Je fis signe au chauffeur de taxi que nous étions arrivés. Voilà. Ma dernière demeure avant le cimetière. L’enterrement ou la crémation ? Je ne m’étais pas encore décidé. Je m’ébrouais pour me faire sortir ces pensées de la tête. Je sortis de la voiture et j’attendis que le chauffeur pose mon déambulateur devant moi. Le déambulateur. Mon nouveau – et dernier ? – copain. Mon soutien. Ma béquille. Mon appui. Je me sentais seul. Comme c’était bizarre de se sentir seul...
A 20 ans, nous étions un groupe d’une vingtaine de gars et de filles toujours prêts à faire la fête et quasiment inséparables. A 40 ans, les tablées hebdomadaires chez les parents, enfants et petits enfants. Là aussi, nous étions une vingtaine à manger, à boire, à rire, à discuter. De politique, des fois. Et même là, c’était drôle.
Et maintenant, à presque soixante dix ans, seul. Ma femme, ma chérie, m’a quitté il y a trois ans pour un con. Un salaud. Un salopard de cancer des poumons qui s’était généralisé avant qu’on le découvre. Mon fils aîné vit sa vie à Paris. Mon fils cadet vit sa vie à Genève avec mon petit fils que je n’ai pas vu depuis plus d’un an. A chaque fois qu’on se voit, il ne me reconnaît pas.

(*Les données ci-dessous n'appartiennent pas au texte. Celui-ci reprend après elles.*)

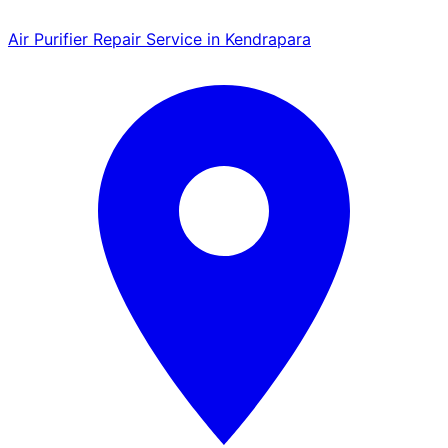
Air Purifier Repair Service in Kendrapara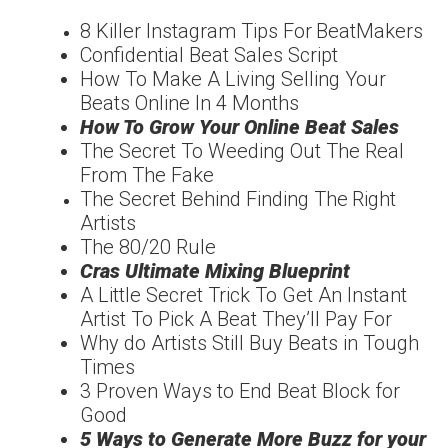
8 Killer Instagram Tips For
Beat
Makers
Confidentia
l
Beat Sales Script
How To Make A Living
Selling Your
Beats Online In 4 Months
How To Grow Your
Online Beat Sales
The Secret To Weeding
Out The Real
From The
Fake
The Secret Behind
Finding The
Right
Artists
The
80/20
Rule
Cras Ultimate Mixing
Blueprint
A Little Secret Trick To
Get An Instant
Artist To
Pick A Beat They’ll Pay For
Why do Artists Still Buy
Beats in Tough
Times
3 Proven Ways to End
Beat Block for
Good
5 Ways to Generate More
Buzz for your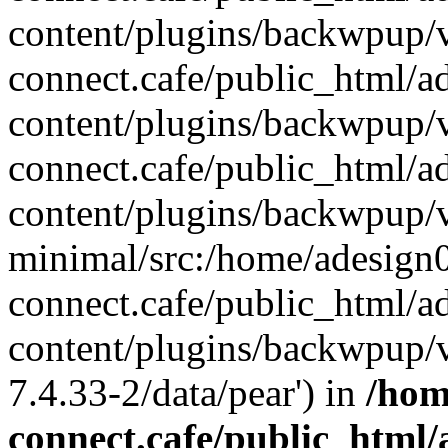
content/plugins/backwpup/v
connect.cafe/public_html/
content/plugins/backwpup/
connect.cafe/public_html/
content/plugins/backwpup/v
minimal/src:/home/adesign0
connect.cafe/public_html/
content/plugins/backwpup/v
7.4.33-2/data/pear') in
/hom
connect.cafe/public_html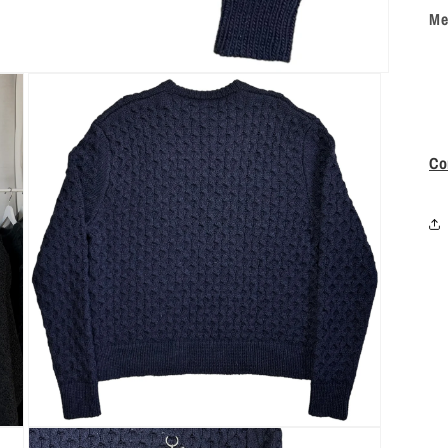
Me
Co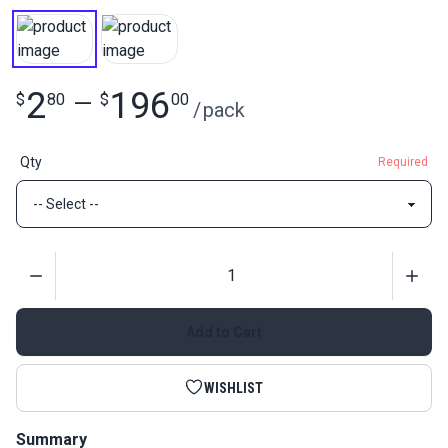
2
196
$
80
—
$
00
/
pack
Qty
Required
Quantity
Add to Cart
WISHLIST
Summary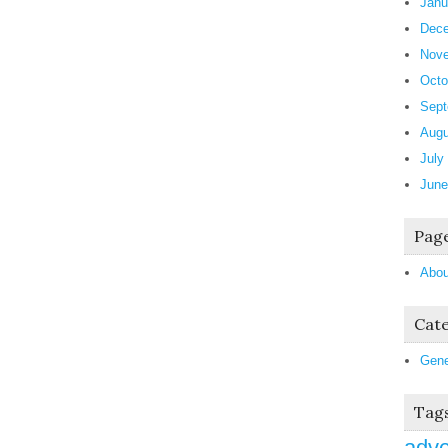
Janu
Dece
Nove
Octo
Sept
Augu
July
June
Pag
Abou
Cate
Gene
Tag
adve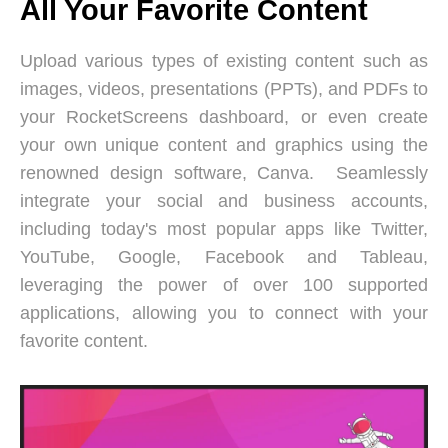
All Your Favorite Content
Upload various types of existing content such as
images, videos, presentations (PPTs), and PDFs to
your RocketScreens dashboard, or even create
your own unique content and graphics using the
renowned design software, Canva. Seamlessly
integrate your social and business accounts,
including today's most popular apps like Twitter,
YouTube, Google, Facebook and Tableau,
leveraging the power of over 100 supported
applications, allowing you to connect with your
favorite content.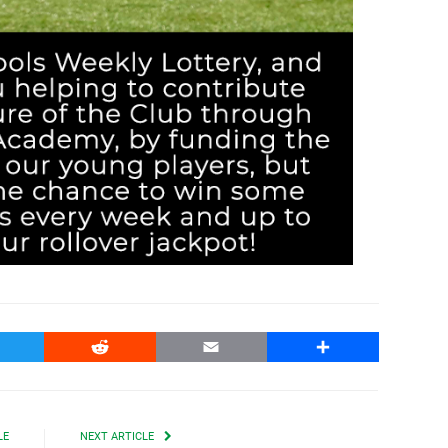
witter
Reddit
Email
Share
LE
NEXT ARTICLE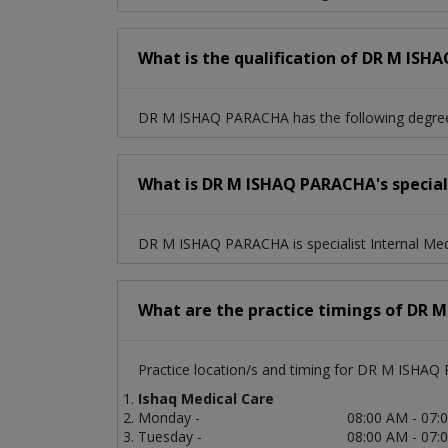
What is the qualification of DR M IS
DR M ISHAQ PARACHA has the following degre
What is DR M ISHAQ PARACHA's speciali
DR M ISHAQ PARACHA is specialist Internal Med
What are the practice timings of DR
Practice location/s and timing for DR M ISHAQ
Ishaq Medical Care
Monday -
08:00 AM - 07:
Tuesday -
08:00 AM - 07: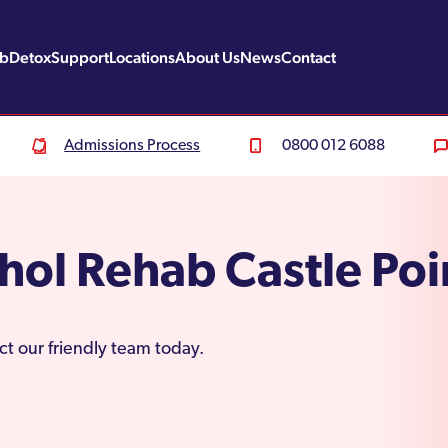
ab
Detox
Support
Locations
About Us
News
Contact
Admissions Process
0800 012 6088
hol Rehab Castle Poi
ct our friendly team today.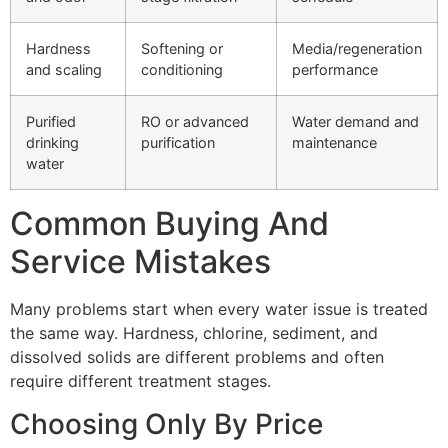
Hardness
Softening or
Media/regeneration
and scaling
conditioning
performance
Purified
RO or advanced
Water demand and
drinking
purification
maintenance
water
Common Buying And
Service Mistakes
Many problems start when every water issue is treated
the same way. Hardness, chlorine, sediment, and
dissolved solids are different problems and often
require different treatment stages.
Choosing Only By Price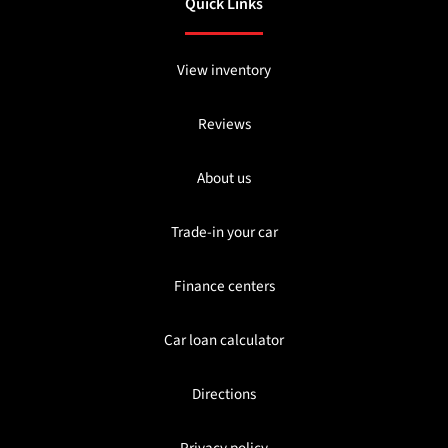
Quick Links
View inventory
Reviews
About us
Trade-in your car
Finance centers
Car loan calculator
Directions
Privacy policy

Ah ! Seul ! Hier encore, quand j’avais dix ans, chez ma grand-mère, on était plus facilement cinquante de dix. J’ai toujours vécu en groupe. Groupe familial. Groupe de travail. Groupes de toutes sortes. Un grégaire. Je suis un grégaire. Et maintenant je suis seul. Là. En bas du perron. Devant cinq misérables marches qui me bloquent la route. La rampe d’accès est au moins à vingt mètres. Une randonnée pour moi. Je ne veux pas laisser mes valises.
Oh ! C’est pas un trésor qu’il y a dedans ! Des vêtements dans une valise et ma vie dans l’autre. J’ai fait un grand ménage avant de partir. Seuls quelques livres, mon ordinateur. Musiques, livres, photos, toute ma vie tient dans un disque dur.
Toute ma vie dans un disque dur.
Aussi, j’en ai fait une sauvegarde.
J’ai trop peur de la perdre.
Ma vie.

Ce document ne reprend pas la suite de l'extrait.